MARCOS
12, 28 – 34: Uno de los maestros de la
ley se acercó y los oyó discutiendo. Al ver lo bien que Jesús les había
contestado, le preguntó: —De todos los mandamientos, ¿cuál es el más
importante? —El más importante es: “Oye, Israel. El Señor nuestro Dios es el
único Señor —contestó Jesús—. Ama al
Señor tu Dios con todo tu corazón, con toda tu alma, con toda tu mente y con
todas tus fuerzas.” El segundo es: “Ama a tu prójimo como a ti mismo. “No hay
otro mandamiento más importante que éstos. —Bien dicho, Maestro —respondió el
hombre—. Tienes razón al decir que Dios es uno solo y que no hay otro fuera de
él. Amarlo con todo el corazón, con todo el entendimiento y con todas las
fuerzas, y amar al prójimo como a uno mismo, es más importante que todos los
holocaustos y sacrificios. Al ver Jesús que había respondido con inteligencia,
le dijo: —No estás lejos del reino de Dios. Y desde entonces nadie se atrevió a
hacerle más preguntas.
Así como en Mateo el evangelista habla de un Jesús que viene a dar su
completo sentido a la Ley, ahora en Marcos encontramos este pasaje en el que
Jesús no sólo viene a dar el cumplimiento en el Amor sino que llega a
identificarse con esa misma Ley, una Ley ante la cual nadie se atreverá a preguntar.
Pero es precisamente al identificar a Jesús con la Ley que toda ella puede
resumirse en el mandamiento del Amor.
La primera parte del mandamiento lleva la impregnación del tránsito
histórico del pueblo de Israel y su monoyhavismo que se hereda en el Sinaí:
Amarás a Dios sobre todas las cosas. Un precepto que no era extraño para nadie y
que, aquí, el maestro de la ley asiente como buen hebreo. La novedad no aparece
por el amar al prójimo, porque de esto también sabían hasta los más rigoristas
de los fariseos. A lo largo de la Escritura hallamos pasajes y pasajes en los
que se acoge a extranjeros, se besa los pies y se da de comer a los invitados,
se proporciona agua, se socorre… Y en ningún momento se puede decir que alguno
de los grupos haya quebrantado esta regla. Más allá del prójimo Jesús aúna a
los pecadores, a los publicanos, a los extranjeros, a los adúlteros e incluso a
los idólatras, todos ellos también son el prójimo y no pueden ser rechazados en
función de lo que es puro o lo que no es, que era la gran medida del pueblo
hebreo.
Esta misma medida presupone en nuestro siglo la separación Norte/Sud,
Ricos/pobres, Corrientes/Impagados… y en cada momento histórico ha habido una
propia segmentación del prójimo (la esclavitud, la inquisición, las dictaduras,
los crímenes de guerra, la bomba atómica, la desigualdad entre hombre y mujer…).

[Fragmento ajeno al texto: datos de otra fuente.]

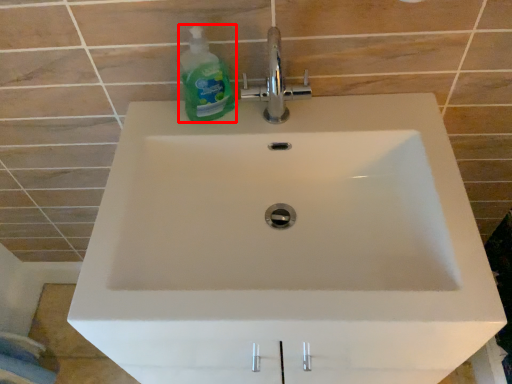 Question: From the image's perspective, what is the correct spatial positioning of cleaning product (annotated by the red box) in reference to tap?

Choices:
 (A) below
 (B) above

Answer: (A) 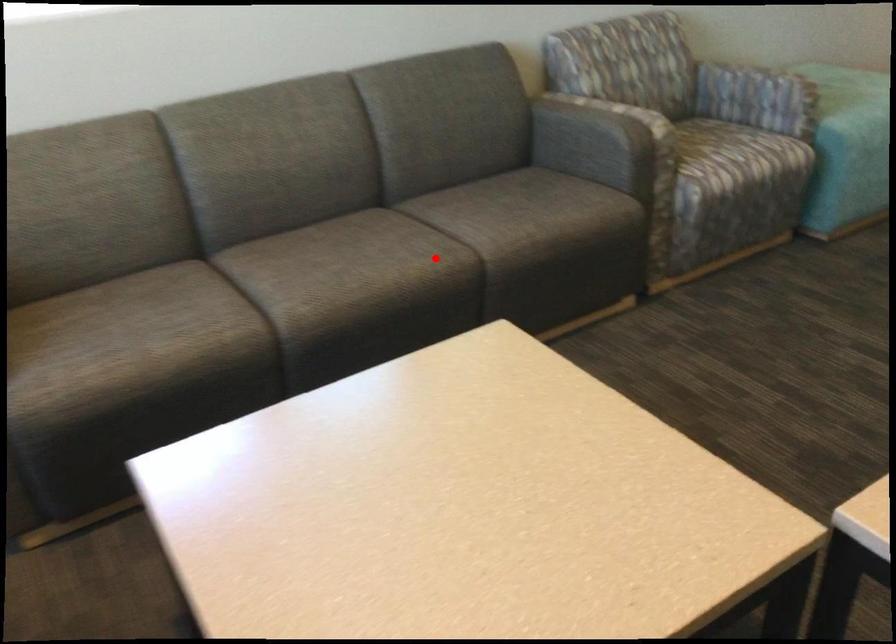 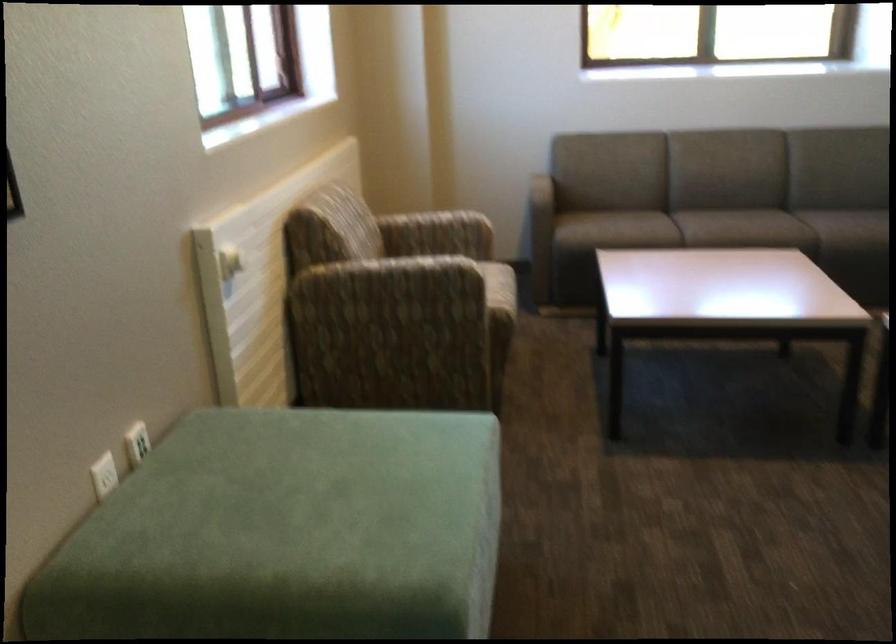 In the second image, find the point that corresponds to the highlighted location in the first image.

(780, 229) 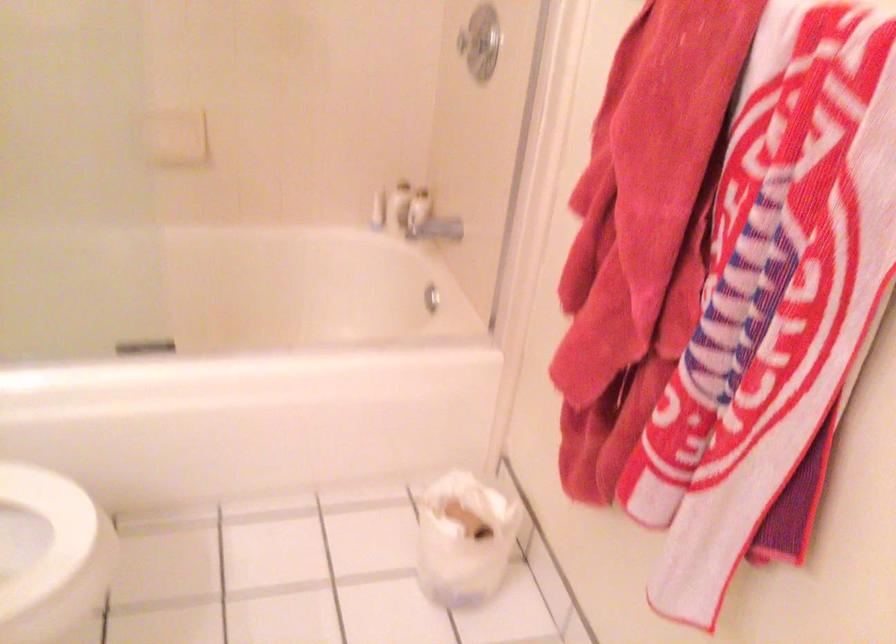 The height and width of the screenshot is (644, 896). I want to click on drain stopper lever, so click(x=431, y=298). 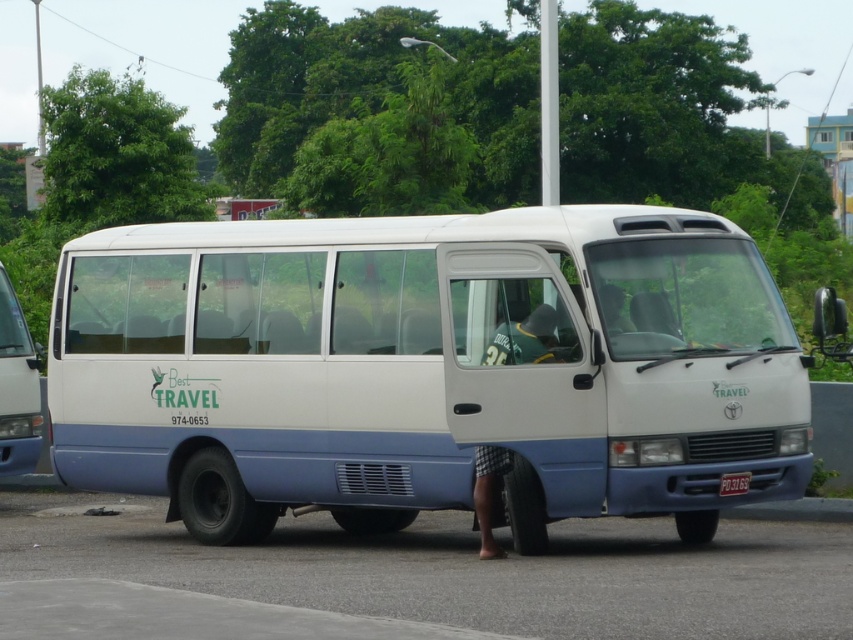 You are a delivery driver who needs to park your truck between the white matte van at center and the white matte van at left. The truck is 2.5 meters wide. Can you fit your truck between them?

The white matte van at center might be wider than white matte van at left. Therefore, it is uncertain if there is enough space to fit a 2.5 meter wide truck between them without knowing the exact width difference.

You are a delivery driver who needs to park your truck between the white matte van at center and the white matte van at left. The truck requires 3 meters of space to park. Can you fit your truck between them based on their sizes?

The white matte van at center is bigger than the white matte van at left, but the exact distance between them isn t provided. Without knowing the actual space available, it s impossible to determine if the truck can fit. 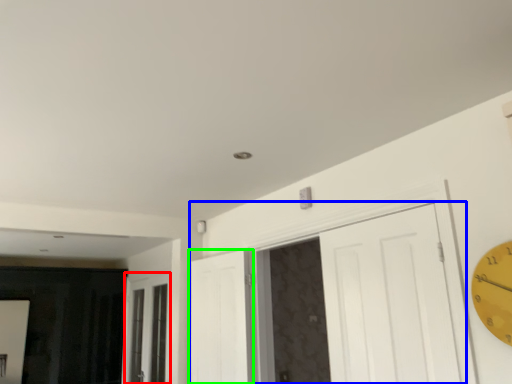 Question: Which object is positioned closest to window (highlighted by a red box)? Select from door (highlighted by a blue box) and door (highlighted by a green box).

Choices:
 (A) door
 (B) door

Answer: (B) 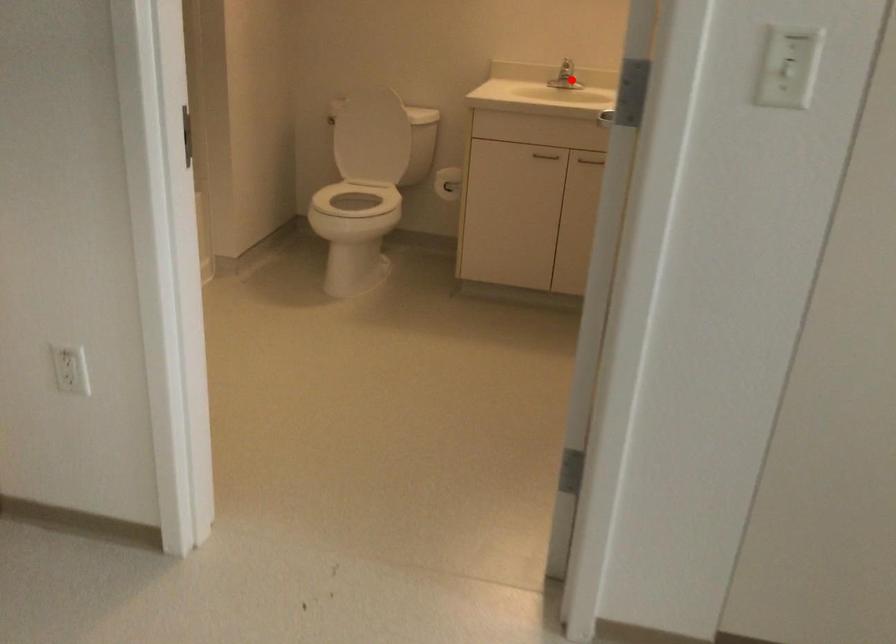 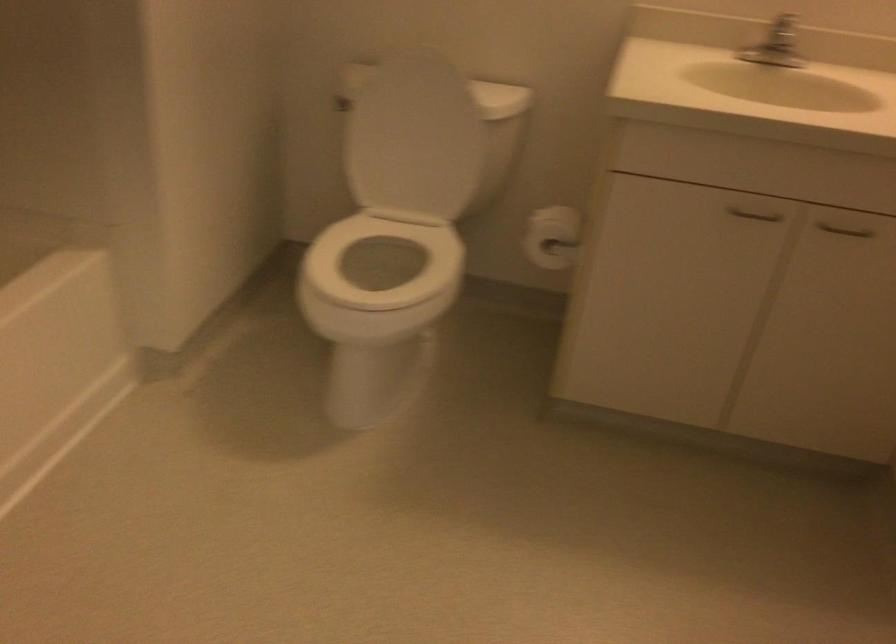 Where in the second image is the point corresponding to the highlighted location from the first image?

(778, 55) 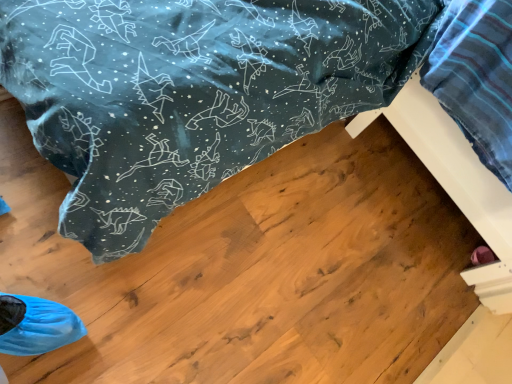 Question: Considering the relative positions of white wood bed frame at lower right, the second furniture viewed from the left, and wooden bed frame at lower right, which is the second furniture from right to left, in the image provided, is white wood bed frame at lower right, the second furniture viewed from the left, to the left of wooden bed frame at lower right, which is the second furniture from right to left, from the viewer's perspective?

Choices:
 (A) no
 (B) yes

Answer: (A)

Question: Is white wood bed frame at lower right, the second furniture viewed from the left, positioned far away from wooden bed frame at lower right, which is the second furniture from right to left?

Choices:
 (A) yes
 (B) no

Answer: (B)

Question: Can you confirm if white wood bed frame at lower right, the second furniture viewed from the left, is bigger than wooden bed frame at lower right, placed as the first furniture when sorted from left to right?

Choices:
 (A) yes
 (B) no

Answer: (A)

Question: From the image's perspective, would you say white wood bed frame at lower right, the 1th furniture in the right-to-left sequence, is positioned over wooden bed frame at lower right, placed as the first furniture when sorted from left to right?

Choices:
 (A) yes
 (B) no

Answer: (A)

Question: Is white wood bed frame at lower right, the second furniture viewed from the left, not within wooden bed frame at lower right, placed as the first furniture when sorted from left to right?

Choices:
 (A) yes
 (B) no

Answer: (A)

Question: Is wooden bed frame at lower right, placed as the first furniture when sorted from left to right, completely or partially inside white wood bed frame at lower right, the second furniture viewed from the left?

Choices:
 (A) no
 (B) yes

Answer: (A)

Question: Is wooden bed frame at lower right, placed as the first furniture when sorted from left to right, positioned far away from white wood bed frame at lower right, the 1th furniture in the right-to-left sequence?

Choices:
 (A) no
 (B) yes

Answer: (A)

Question: Is white wood bed frame at lower right, the second furniture viewed from the left, inside wooden bed frame at lower right, which is the second furniture from right to left?

Choices:
 (A) no
 (B) yes

Answer: (A)

Question: Can you confirm if wooden bed frame at lower right, which is the second furniture from right to left, is taller than white wood bed frame at lower right, the second furniture viewed from the left?

Choices:
 (A) yes
 (B) no

Answer: (B)

Question: Is white wood bed frame at lower right, the 1th furniture in the right-to-left sequence, at the back of wooden bed frame at lower right, which is the second furniture from right to left?

Choices:
 (A) yes
 (B) no

Answer: (B)

Question: From a real-world perspective, is wooden bed frame at lower right, which is the second furniture from right to left, located beneath white wood bed frame at lower right, the second furniture viewed from the left?

Choices:
 (A) yes
 (B) no

Answer: (A)

Question: Is wooden bed frame at lower right, which is the second furniture from right to left, wider than white wood bed frame at lower right, the second furniture viewed from the left?

Choices:
 (A) yes
 (B) no

Answer: (A)

Question: In terms of width, does wooden bed frame at lower right, placed as the first furniture when sorted from left to right, look wider or thinner when compared to white wood bed frame at lower right, the second furniture viewed from the left?

Choices:
 (A) thin
 (B) wide

Answer: (B) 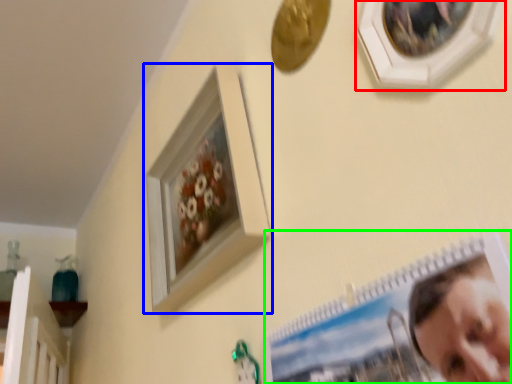 Question: Considering the real-world distances, which object is closest to picture frame (highlighted by a red box)? picture frame (highlighted by a blue box) or picture frame (highlighted by a green box).

Choices:
 (A) picture frame
 (B) picture frame

Answer: (B)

Incluso en nombre de Dios mismo hay una mayor discriminación y marginalidad, como
tonterías que han dejado a personas afuera del Vaticano, como negros ejecutados
por policías blancos en EEUU, la incomprensión a la teología de la liberación o
como la caza de brujas y la excomunión de grandes teólogos. La historia,
después de Cristo a seguido sin tener en cuenta al prójimo y ha seguido
apartando a la gente, creando discordias y enemistad. Y más que fundar Amor se
acaba por engendrar el odio.
No sé si es que hay un miedo a tocarse, a abrazarse, a besarse o un temor
al extraño, al que habla diferente… Las barreras de la ideología, del
partidismo, del deporte, de la religión y de la vida misma. Ya ni somos de una
ciudad sino de un barrio, de una calle. Todo se hace pequeño y es como un
frasco que no quiero abrir y que se hermetiza, casi ni entra el aire, menos el
aire nuevo. Sin darnos cuenta a dejado de soplar ese viento que proviene del
Espíritu y falta ese empuje a la renovación, al nuevo amor.
Amarás a tu prójimo como amas a Dios, porque este Dios que se encarna pasa
por cada uno de nosotros en quienes vive su potencia, su designio, su fuerza.
Dejémonos renovar por ese soplo que revitaliza, que sacude, que remueve.
Estemos atentos, abramos los oídos y pendientes de esta pasión que termina en
la Resurrección y que como a Lázaro nos grita: SAL! Y salgamos a conquistar la
tierra en nombre del Amor, amando al prójimo como amamos a Dios.